I was having dinner the other night with one of my SHIFT coworkers, Karl Scholz, and we were discussing the talk I had delivered at FutureM. During the course of the conversation, I related one of the biggest breakthroughs I had as a speaker that totally changed public speaking for me.
In the beginning of my public speaking career, I was up on stage mainly to promote either the business I was working for or my own personal brand, and while the talks I gave were substantive enough, they were neither inspirational nor terribly educational. I also struggled with things like imposter syndrome and even stage fright.

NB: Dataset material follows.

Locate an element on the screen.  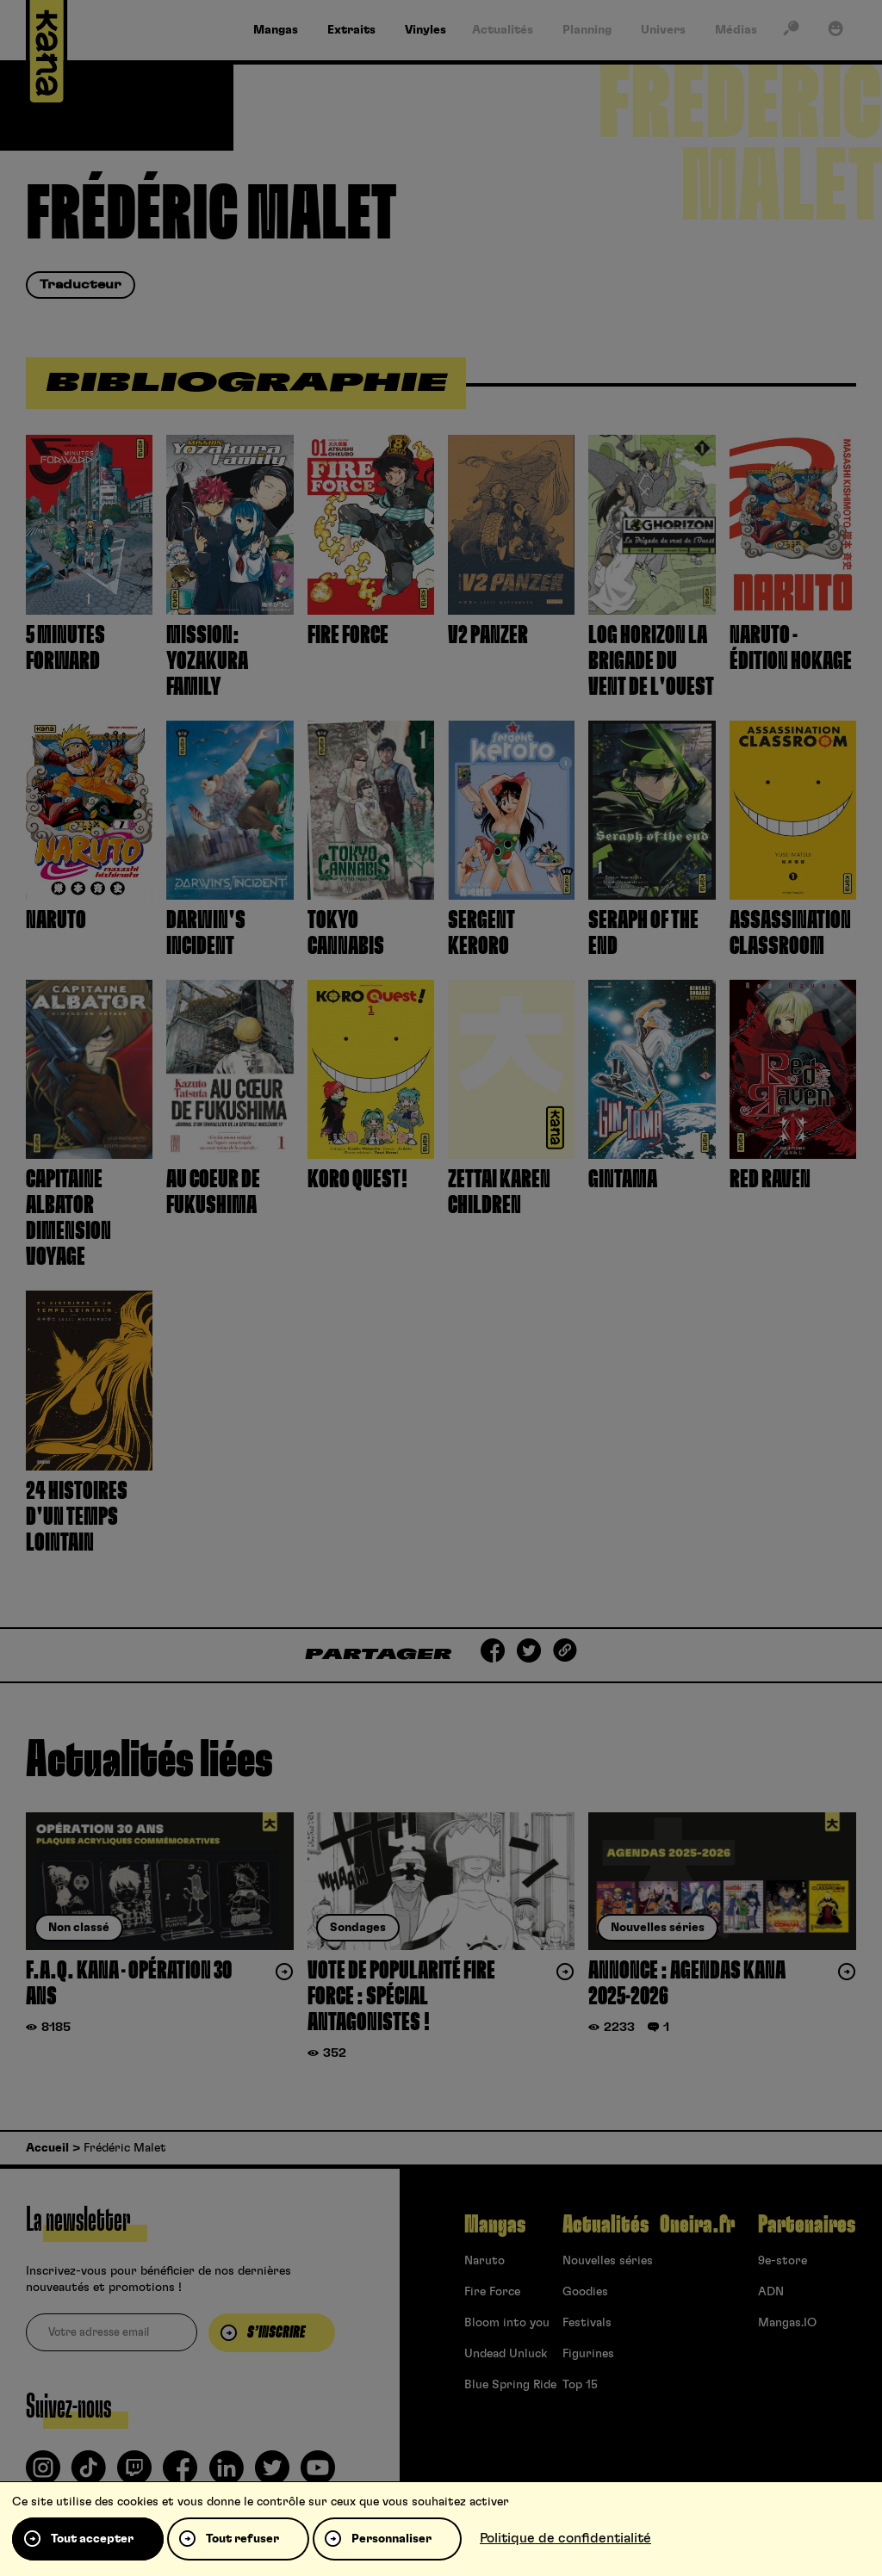
9e-store is located at coordinates (782, 2261).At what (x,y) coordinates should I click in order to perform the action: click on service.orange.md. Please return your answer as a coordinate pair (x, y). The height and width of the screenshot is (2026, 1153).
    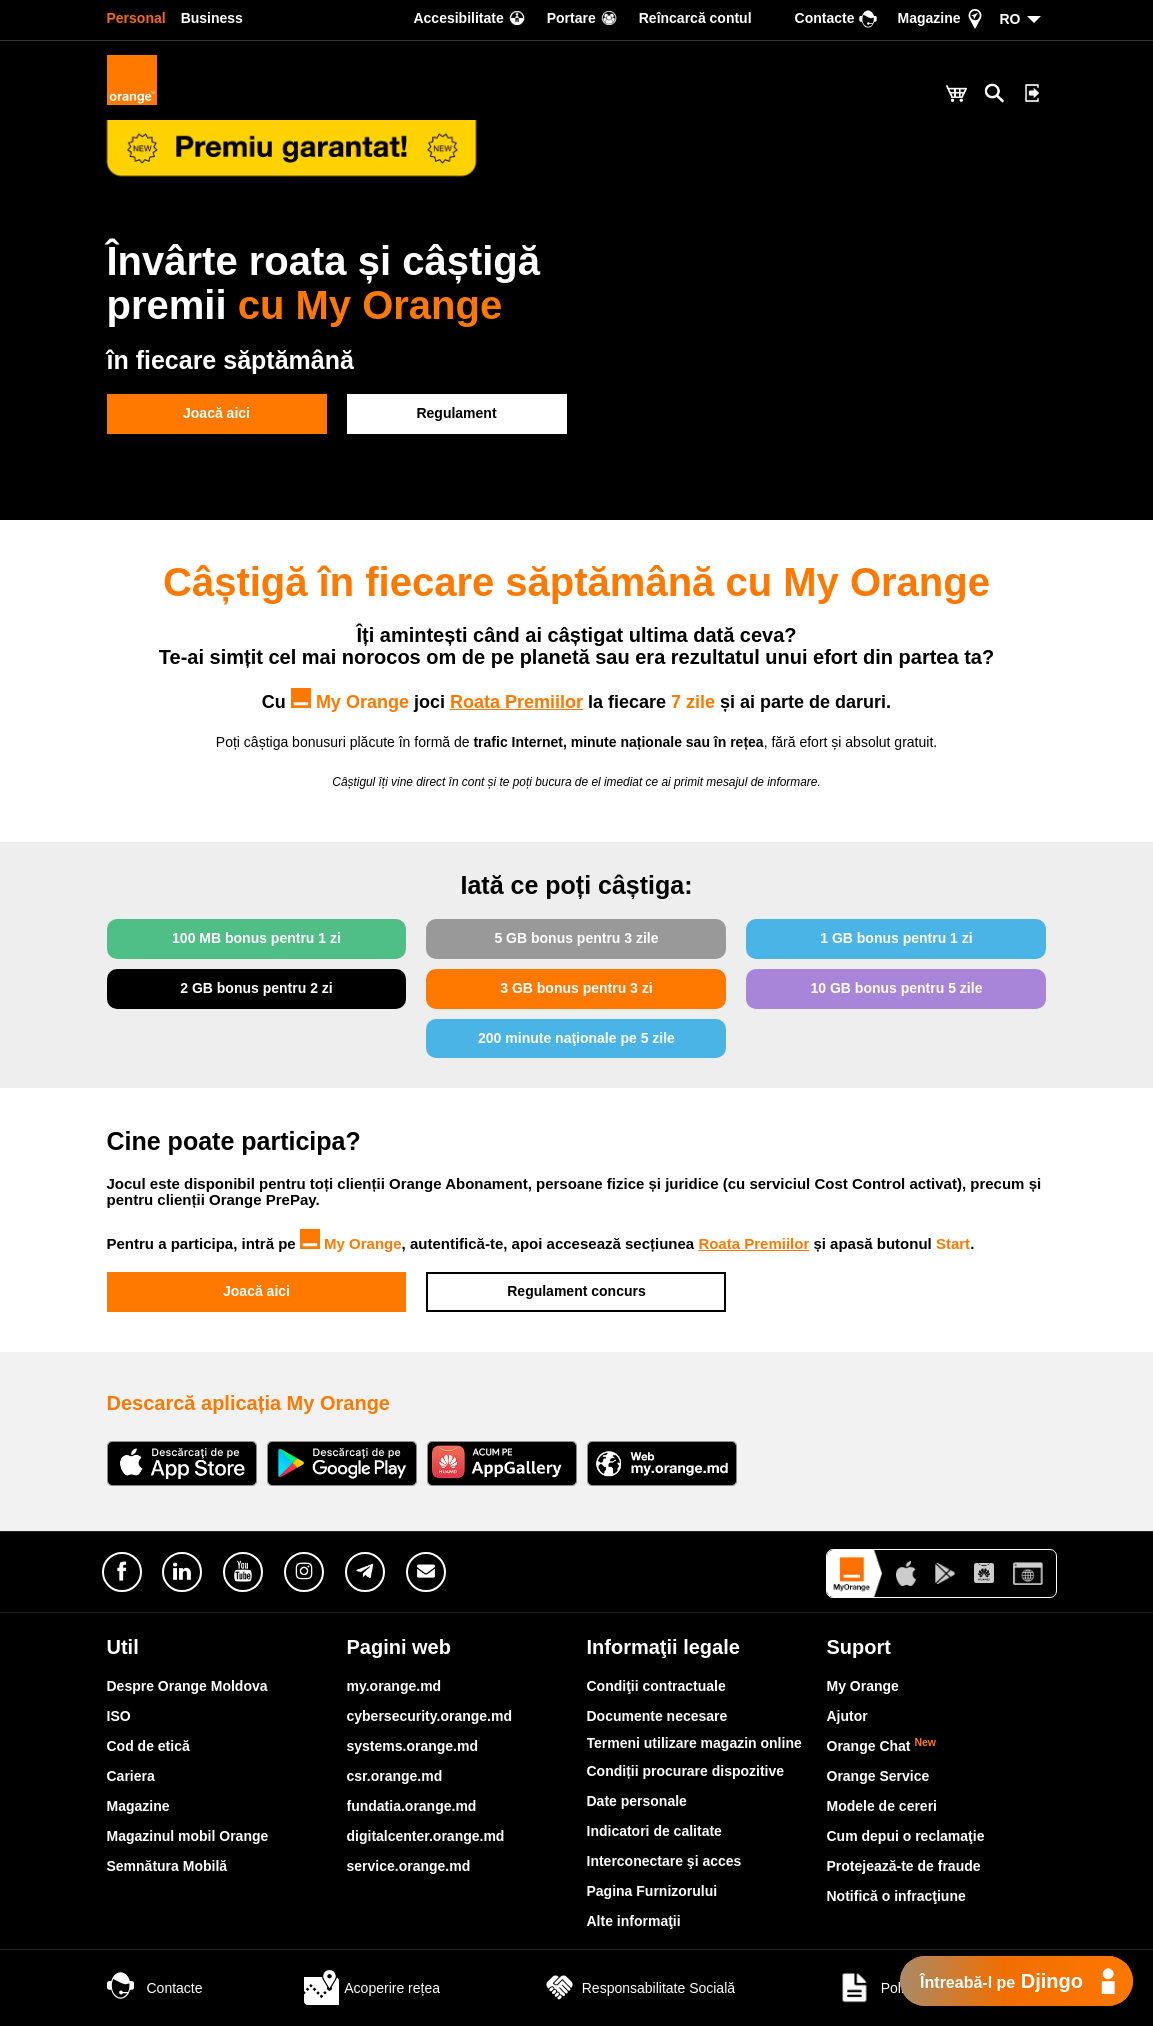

What changed the game for me was a seminar I took in 2007 with my meditation teacher, Stephen K. Hayes, on setting motivation. During this training, we envisioned ourselves as these heroic archetypes whose very words touched the people around us and healed suffering, made the world a better place. From that training, I took the lesson that my motivations for being on stage were not what they could be. If I changed from a perspective of “the audience is here to serve me” to the perspective of “I am here to serve the audience”, then my motivations would set my energy and enthusiasm.
With the right motivations, the right energy, and the right enthusiasm, I now speak confidently and happily on stage, knowing that I am there for the right reasons. I am there to be helpful, to do my best to encourage, inspire, and help make everyone who sits in the crowd in any given talk a little bit better at their professions. I am there to do my part to help the world become a better place, and that perspective is incredibly energizing, exciting, and inspiring, which makes me a better speaker.
Call it karma, balance, or common sense, but my talks now achieve what I had originally set out to do as well: help grow the businesses I work for and my own personal brand, but by focusing on how I can help you, not how you can help me.
Om padma udbhavaya svaha! Every word helps the world become a better place if our motivations are correct!